### Source data

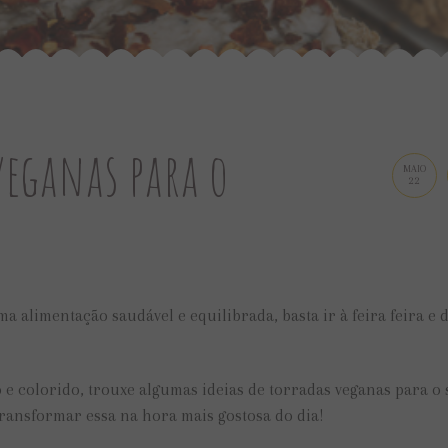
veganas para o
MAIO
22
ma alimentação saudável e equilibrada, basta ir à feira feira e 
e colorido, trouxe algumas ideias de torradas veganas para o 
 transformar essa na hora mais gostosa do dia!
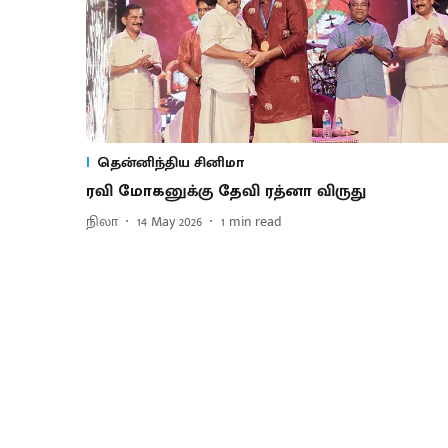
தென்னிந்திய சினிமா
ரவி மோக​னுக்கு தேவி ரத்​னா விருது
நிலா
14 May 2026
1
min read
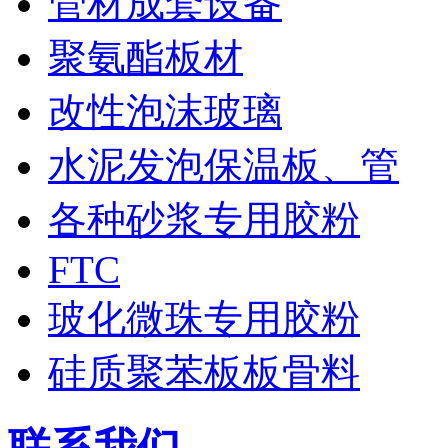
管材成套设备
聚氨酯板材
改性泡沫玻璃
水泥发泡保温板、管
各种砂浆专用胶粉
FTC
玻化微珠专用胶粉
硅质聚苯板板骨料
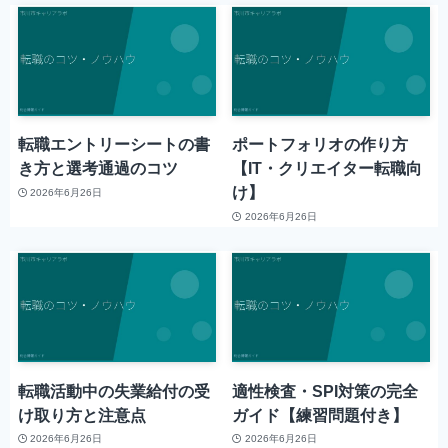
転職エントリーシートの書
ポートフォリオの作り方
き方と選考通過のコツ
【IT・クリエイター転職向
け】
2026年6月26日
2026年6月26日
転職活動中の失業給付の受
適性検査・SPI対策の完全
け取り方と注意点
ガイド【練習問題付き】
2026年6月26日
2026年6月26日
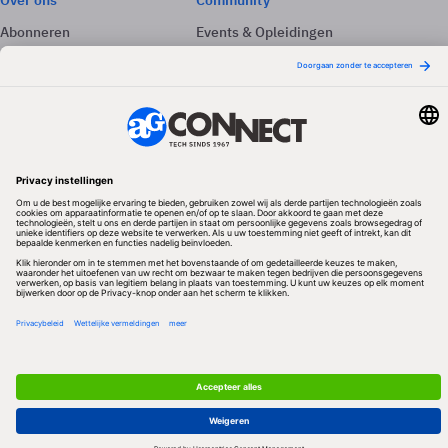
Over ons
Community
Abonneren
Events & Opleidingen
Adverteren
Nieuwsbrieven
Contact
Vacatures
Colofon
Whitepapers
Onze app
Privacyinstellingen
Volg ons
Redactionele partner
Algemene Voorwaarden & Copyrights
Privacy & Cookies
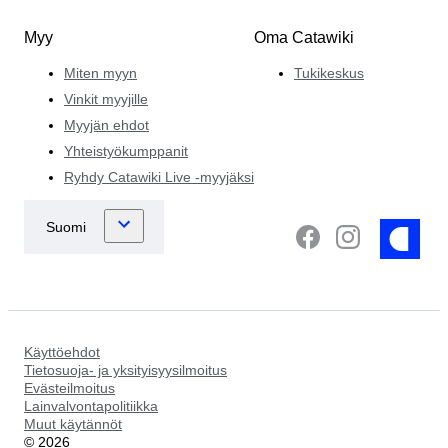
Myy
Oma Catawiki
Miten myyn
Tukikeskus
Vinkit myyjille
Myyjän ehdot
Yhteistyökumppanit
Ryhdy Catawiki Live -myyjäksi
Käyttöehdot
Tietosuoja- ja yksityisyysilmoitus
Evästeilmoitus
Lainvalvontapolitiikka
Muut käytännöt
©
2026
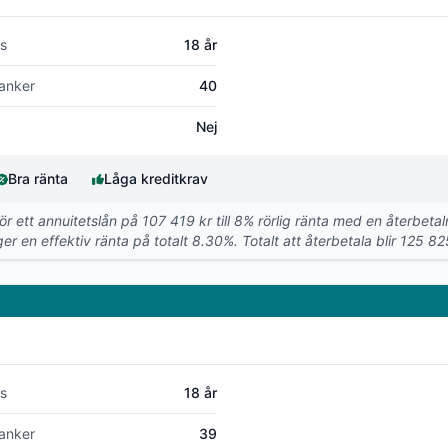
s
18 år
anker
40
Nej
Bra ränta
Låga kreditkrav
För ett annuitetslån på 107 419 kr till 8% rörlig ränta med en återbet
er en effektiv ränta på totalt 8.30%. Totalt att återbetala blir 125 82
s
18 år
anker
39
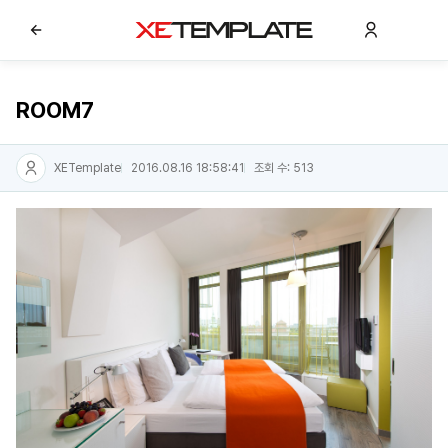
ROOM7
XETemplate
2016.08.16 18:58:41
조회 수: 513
---
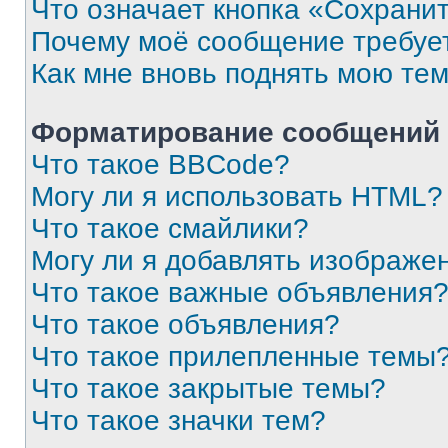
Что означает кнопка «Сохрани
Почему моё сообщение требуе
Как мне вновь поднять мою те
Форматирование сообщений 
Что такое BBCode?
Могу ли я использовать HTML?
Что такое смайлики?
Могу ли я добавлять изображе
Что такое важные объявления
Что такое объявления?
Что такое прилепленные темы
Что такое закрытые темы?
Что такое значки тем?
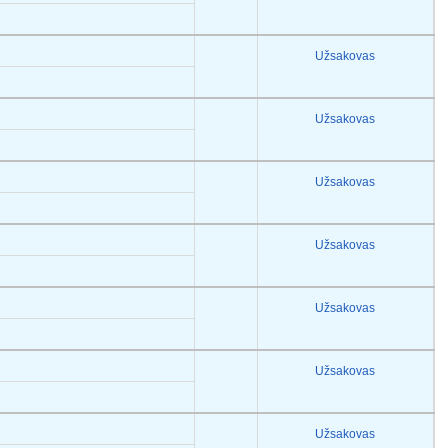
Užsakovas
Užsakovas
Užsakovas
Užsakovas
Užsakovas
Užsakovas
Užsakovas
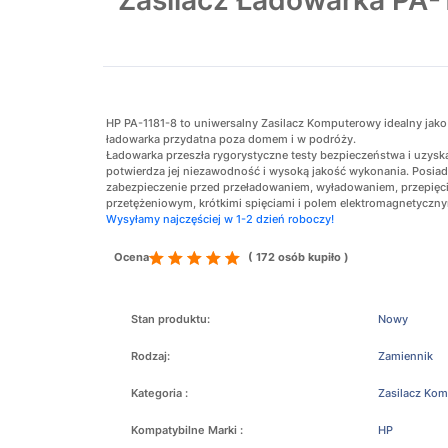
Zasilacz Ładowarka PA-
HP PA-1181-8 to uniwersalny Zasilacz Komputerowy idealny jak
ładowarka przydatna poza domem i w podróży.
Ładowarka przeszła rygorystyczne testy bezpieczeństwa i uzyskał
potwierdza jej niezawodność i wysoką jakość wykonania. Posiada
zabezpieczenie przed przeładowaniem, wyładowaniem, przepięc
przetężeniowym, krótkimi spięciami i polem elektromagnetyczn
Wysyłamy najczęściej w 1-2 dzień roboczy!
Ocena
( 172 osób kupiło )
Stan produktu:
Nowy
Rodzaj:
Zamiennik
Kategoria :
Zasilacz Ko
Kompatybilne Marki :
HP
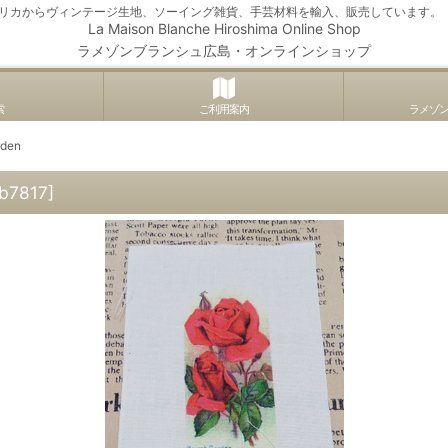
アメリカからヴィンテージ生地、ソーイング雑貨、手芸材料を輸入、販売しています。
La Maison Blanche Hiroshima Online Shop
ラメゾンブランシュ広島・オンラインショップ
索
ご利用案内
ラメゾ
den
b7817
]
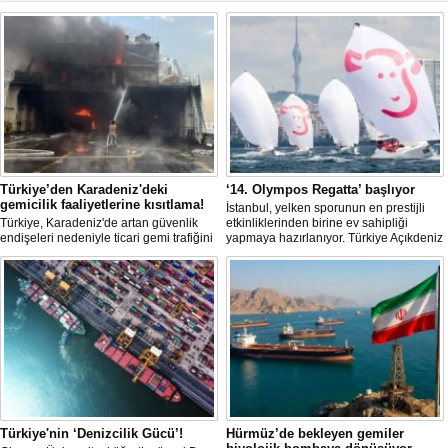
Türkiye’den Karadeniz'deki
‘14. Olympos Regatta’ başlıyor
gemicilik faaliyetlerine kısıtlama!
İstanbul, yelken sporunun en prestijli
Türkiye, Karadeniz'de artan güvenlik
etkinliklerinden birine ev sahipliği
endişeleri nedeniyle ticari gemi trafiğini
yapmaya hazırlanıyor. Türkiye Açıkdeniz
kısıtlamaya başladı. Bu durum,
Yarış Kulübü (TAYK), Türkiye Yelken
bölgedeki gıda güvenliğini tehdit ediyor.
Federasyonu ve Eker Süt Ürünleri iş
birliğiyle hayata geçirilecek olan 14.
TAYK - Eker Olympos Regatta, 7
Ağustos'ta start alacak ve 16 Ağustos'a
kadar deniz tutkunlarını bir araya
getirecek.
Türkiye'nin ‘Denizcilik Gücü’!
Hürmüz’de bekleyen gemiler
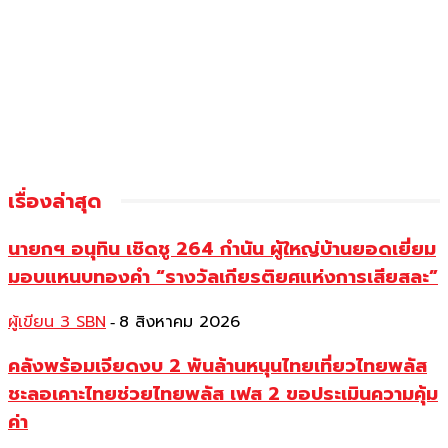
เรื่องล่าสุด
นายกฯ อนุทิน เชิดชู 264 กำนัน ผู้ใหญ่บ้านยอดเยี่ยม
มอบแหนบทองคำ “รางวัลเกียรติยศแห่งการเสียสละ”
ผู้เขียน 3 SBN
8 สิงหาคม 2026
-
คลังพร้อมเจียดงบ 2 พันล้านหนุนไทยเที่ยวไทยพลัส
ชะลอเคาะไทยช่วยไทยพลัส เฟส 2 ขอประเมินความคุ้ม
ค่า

### Your task
The expected answer is each line of the records above that includes the string "Regatta".

### Result of the task
‘14. Olympos Regatta’ başlıyor
TAYK - Eker Olympos Regatta, 7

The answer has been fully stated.